The assortment of fish that was being laid out by the fishermen’s wives was impressive and very varied: cod, plaice, small pinkish sea trout, mackerel, herring, whelks, etc. We were surprised to see the size of the cods, as these little boats fish close to the coast, and we always thought that large cods lived in the deeper waters.

And we learned another thing too. In Flemish cod is called ‘Kabeljauw’, which resembles the Portuguese ‘Bakelau’ which is salted, dried cod. In Belgium a cod is called ‘Cabillaud’ in French. In France, however, the fish - alive or before it is cut into slices – is called a ‘Morue’. Once it is cut into slices or fillets, it becomes a ‘Cabillaud’. Extraordinary, if you know that ‘Morue’ is the French name we use in Belgium for ‘Bakelau’. Are your still with me on this?
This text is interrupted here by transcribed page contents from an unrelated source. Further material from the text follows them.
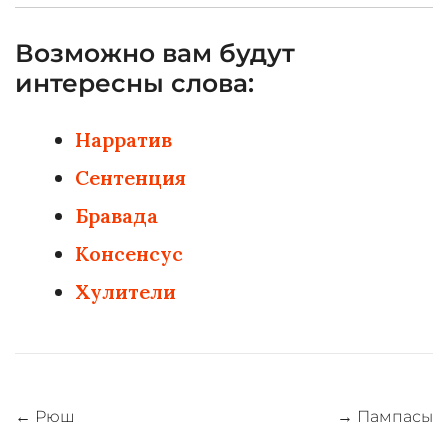
Возможно вам будут
интересны слова:
Нарратив
Сентенция
Бравада
Консенсус
Хулители
Навигация
←
Рюш
→
Пампасы
по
But back to the stalls! I asked one of the women selling the fish, whether it was okay if I took a photo. She had no objection, and here is the result.

We were tempted to buy some fresh fish for our supper later at the cottage, but with the stove being out of order we thought it better to stick to our fish soup, cheese, ham and goose ‘rillettes’ that we had bought the previous day in Dieppe.

We leisurely made our way back to Saint-Valéry-en-Caux, where we had a glass of champagne in the lounge bar of the local casino, watching the tide roll in. By the time we got to the cottage, the sun was going down and we settled in for another cosy evening in front of the open fire place.

Casino of  Saint-Valéry-en-Caux

The next morning around 10 a.m. we said goodbye to our hosts and drove back to Brussels, where we arrived at about 3 p.m., after a lunch stop just across the Belgian border.

Well, this was my last post in the series about the ‘Côte d’Albâtre’ in Normandy! Thank you for giving me the opportunity to share our short journey with you. Tomorrow we’ll return to everyday life here in Belgium. I hope you’ll join me then too.



chm said...

That was a very interesting and lively series on Normandy.

That would be Haute-Normandie in French. Because the better known Normandy, south of the Seine River to the Mont-Saint-Michel is called Basse-Normandie, what else!

As it is with blogs, you learn something, big or small, every day. There is no difference with yours.

Just like Ken, you missed the boat. You should have been a writer. And a good one at that.

But, who knows? Better late than never!

Jean said...

I have really enjoyed your "Tales from Normandy" and look forward to whatever comes next.

No pressure .......!!

ladybird said...

chm, Thank you. As you know, writing has always been a hobby of mine and I'm lucky to have found a job as a copywriter, although the subjects I have to deal with at work are less entertaining :)

Jean, I'm glad you liked it. After this little French extravaganza I feel a Belgian week coming up!